Replace whole word or words with partial match in R

I have a data frame with thousands of misspelled city names. I need to correct these and can't find the solution though I've searched extensively. I've tried several functions and approaches
This is a miniature sample of the data:
citA <- data.frame("num" = c(1,2,3,4,5,6,7,8),
"city" = c("BORNE","BOERNAE","BARNE","BOERNE",
"GALDEN","GELDON","GOELDEN","GOLDEN"))
num city
1 1 BORNE
2 2 BOERNAE
3 3 BARNE
4 4 BOERNE
5 5 GALDEN
6 6 GELDON
7 7 GOELDEN
8 8 GOLDEN
These are some of the functions I've tried, tried many more including str_replace and str_detect:
cit <- function(x){
ifelse(x %in% grepl(c("BOR","BOE","BAR")),"BOERNE",
ifelse(x %in% grepl(c("GAL","GEL","GOE")), "GOLDEN", "OTHER"))
}
Or
cit <- function(x){
ifelse(x %in% c("BOR","BOE","BAR"),"BOERNE",
ifelse(x %in% c("GAL","GEL","GOE"), "GOLDEN", "OTHER"))
}
Run code:
`citA$city2 <- cit(citA$city)`
Incorrect result:
num city city2
1 1 BOERNE OTHER
2 2 BOERNAE OTHER
3 3 BARNE OTHER
4 4 BOERNE OTHER
5 5 GALDEN OTHER
6 6 GELDON OTHER
7 7 GOELDEN OTHER
8 8 GOLDEN OTHER
Also tried:
citA$city[grepl(c("BOR","BOE","BAR"),citA$city)] <- "BOERNE"
But that throws an error:
Warning message:
In grepl(c("BOR", "BOE", "BAR"), citA$city) :
argument 'pattern' has length > 1 and only the first element will be used
Your ideas would be greatly helpful!
If you have many such patterns you can use case_when from dplyr :
library(dplyr)
library(stringr)
citA %>%
mutate(city2 = case_when(str_detect(city, 'BOR|BOE|BAR') ~ 'BOERNE',
str_detect(city, 'GAL|GEL|GOE|GOL') ~ 'GOLDEN',
TRUE ~ 'OTHER'))
# num city city2
#1 1 BORNE BOERNE
#2 2 BOERNAE BOERNE
#3 3 BARNE BOERNE
#4 4 BOERNE BOERNE
#5 5 GALDEN GOLDEN
#6 6 GELDON GOLDEN
#7 7 GOELDEN GOLDEN
#8 8 GOLDEN GOLDEN
We can paste it to a single string for the pattern in grep with | (meaning OR). The pattern argument in grep is not vectorized i.e. it takes only a single element
citA$city[grepl(paste(c("BOR","BOE","BAR"), collapse="|"),citA$city)] <- "BOERNE"
citA
# num city
#1 1 BOERNE
#2 2 BOERNE
#3 3 BOERNE
#4 4 BOERNE
#5 5 GALDEN
#6 6 GELDON
#7 7 GOELDEN
#8 8 GOLDEN
NOTE: The column 'city' is created as factor. It should be a character class by making use of stringsAsFactors = FALSE
data
citA <- data.frame("num" = c(1,2,3,4,5,6,7,8),
"city" = c("BORNE","BOERNAE","BARNE","BOERNE",
"GALDEN","GELDON","GOELDEN","GOLDEN"),
stringsAsFactors = FALSE)
I've got a package on github that may help, that allows recoding of factor levels with regex matching. Load with package with
devtools::install_github("jwilliman/xfactor")
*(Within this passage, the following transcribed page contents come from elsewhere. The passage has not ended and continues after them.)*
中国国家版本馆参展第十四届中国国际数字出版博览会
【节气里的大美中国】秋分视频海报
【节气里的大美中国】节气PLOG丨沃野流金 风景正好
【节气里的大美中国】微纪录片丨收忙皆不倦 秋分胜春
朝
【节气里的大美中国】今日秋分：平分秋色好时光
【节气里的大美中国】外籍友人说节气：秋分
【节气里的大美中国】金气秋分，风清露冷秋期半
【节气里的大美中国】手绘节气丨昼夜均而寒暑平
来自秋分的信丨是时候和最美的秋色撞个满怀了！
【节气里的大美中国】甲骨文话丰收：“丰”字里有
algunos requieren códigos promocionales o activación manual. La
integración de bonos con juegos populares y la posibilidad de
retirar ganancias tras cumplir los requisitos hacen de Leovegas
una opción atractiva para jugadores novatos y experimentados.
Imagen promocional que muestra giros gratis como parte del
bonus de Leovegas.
citA <- data.frame("num" = c(1,2,3,4,5,6,7,8),
"city" = c("BORNE","BOERNAE","BARNE","BOERNE",
"GALDEN","GELDON","GOELDEN","GOLDEN"))
citA$city2 <- xfactor::xfactor(citA$city, levels = c(BOERNE = "BOR|BOE|BAR", GOLDEN = "GAL|GEL|GOE|GOL"))
citA
#> num city city2
#> 1 1 BORNE BOERNE
#> 2 2 BOERNAE BOERNE
#> 3 3 BARNE BOERNE
#> 4 4 BOERNE BOERNE
#> 5 5 GALDEN GOLDEN
#> 6 6 GELDON GOLDEN
#> 7 7 GOELDEN GOLDEN
#> 8 8 GOLDEN GOLDEN
Created on 2020-04-20 by the reprex package (v0.3.0)
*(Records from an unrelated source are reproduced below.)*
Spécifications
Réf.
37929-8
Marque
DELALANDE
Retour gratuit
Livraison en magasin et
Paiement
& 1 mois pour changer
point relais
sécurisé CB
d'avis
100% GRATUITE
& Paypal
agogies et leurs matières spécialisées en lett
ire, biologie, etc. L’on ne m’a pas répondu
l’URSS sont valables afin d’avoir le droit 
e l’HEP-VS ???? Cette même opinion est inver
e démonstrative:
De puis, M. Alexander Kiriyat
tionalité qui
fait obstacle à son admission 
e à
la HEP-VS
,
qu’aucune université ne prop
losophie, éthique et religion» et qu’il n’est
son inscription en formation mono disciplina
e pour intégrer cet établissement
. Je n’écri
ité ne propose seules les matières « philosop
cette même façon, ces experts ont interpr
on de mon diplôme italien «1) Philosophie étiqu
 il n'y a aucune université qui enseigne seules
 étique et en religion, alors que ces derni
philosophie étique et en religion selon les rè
Otherwise you could use the following function to clean/update the factor levels, uses a similar syntax.
citA <- data.frame("num" = c(1,2,3,4,5,6,7,8),
"city" = c("BORNE","BOERNAE","BARNE","BOERNE",
"GALDEN","GELDON","GOELDEN","GOLDEN"))
make_levels <- function(.f, patterns, replacement = NULL, ignore.case = FALSE) {
lvls <- levels(.f)
# Replacements can be listed in the replacement argument, taken as names in patterns, or the patterns themselves.
if(is.null(replacement)) {
if(is.null(names(patterns)))
replacement <- patterns
else
replacement <- names(patterns)
}
# Find matching levels
lvl_match <- setNames(vector("list", length = length(patterns)), replacement)
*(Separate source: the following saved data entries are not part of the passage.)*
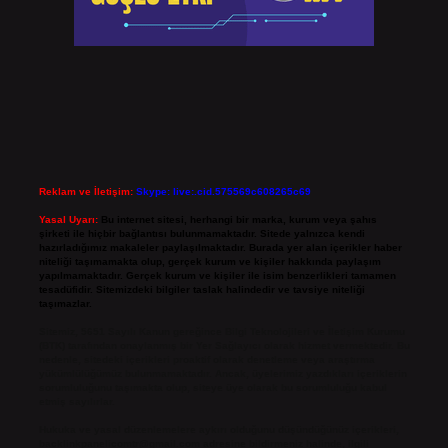
Reklam ve İletişim:
Skype: live:.cid.575569c608265c69
Yasal Uyarı:
Bu internet sitesi, herhangi bir marka, kurum veya şahıs
şirketi ile hiçbir bağlantısı bulunmamaktadır. Sitede yalnızca kendi
hazırladığımız makaleler paylaşılmaktadır. Burada yer alan içerikler haber
niteliği taşımamakta olup, gerçek kurum ve kişiler hakkında paylaşım
yapılmamaktadır. Gerçek kurum ve kişiler ile isim benzerlikleri tamamen
tesadüfidir. Sitemizdeki bilgiler taslak halindedir ve tavsiye niteliği
taşımazlar.
Sitemiz, 5651 Sayılı Kanun gereğince Bilgi Teknolojileri ve İletişim Kurumu
(BTK) tarafından onaylanmış bir Yer Sağlayıcı olarak hizmet vermektedir. Bu
nedenle, sitedeki içerikleri proaktif olarak denetleme veya araştırma
yükümlülüğümüz bulunmamaktadır. Ancak, üyelerimiz yazdıkları içeriklerin
sorumluluğunu taşımakta olup, siteye üye olarak bu sorumluluğu kabul
etmiş sayılırlar.
Hukuka ve yasal düzenlemelere aykırı olduğunu düşündüğünüz içerikleri,
backlinkpanelicomtr@gmail.com
adresine bildirmeniz halinde, ilgili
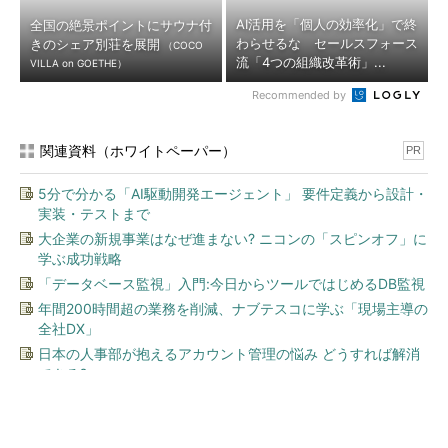
AI活用を「個人の効率化」で終
全国の絶景ポイントにサウナ付
わらせるな セールスフォース
きのシェア別荘を展開
（COCO
流「4つの組織改革術」...
VILLA on GOETHE）
Recommended by
関連資料（ホワイトペーパー）
PR
5分で分かる「AI駆動開発エージェント」 要件定義から設計・
実装・テストまで
大企業の新規事業はなぜ進まない? ニコンの「スピンオフ」に
学ぶ成功戦略
「データベース監視」入門:今日からツールではじめるDB監視
年間200時間超の業務を削減、ナブテスコに学ぶ「現場主導の
全社DX」
日本の人事部が抱えるアカウント管理の悩み どうすれば解消
できる?
今、あなたにオススメ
for(i in seq_along(patterns))
lvl_match[[replacement[i]]] <- grep(patterns[i], lvls, ignore.case = ignore.case, value = TRUE)
# Append other non-matching levels
lvl_other <- setdiff(lvls, unlist(lvl_match))
lvl_all <- append(
lvl_match,
setNames(as.list(lvl_other), lvl_other)
)
return(lvl_all)
}
levels(citA$city) <- make_levels(citA$city, c(BOERNE = "BOR|BOE|BAR", GOLDEN = "GAL|GEL|GOE|GOL"))
citA
#> num city
#> 1 1 BOERNE
#> 2 2 BOERNE
#> 3 3 BOERNE
#> 4 4 BOERNE
#> 5 5 GOLDEN
#> 6 6 GOLDEN
#> 7 7 GOLDEN
#> 8 8 GOLDEN
Created on 2020-04-20 by the reprex package (v0.3.0)

R - Replace values in a specific even column based on values from a odd specific column - Application to the whole dataframe

My data frame:
data <- data.frame(A = c(1,5,6,8,7), qA = c(1,2,2,3,1), B = c(2,5,6,8,4), qB = c(2,2,1,3,1))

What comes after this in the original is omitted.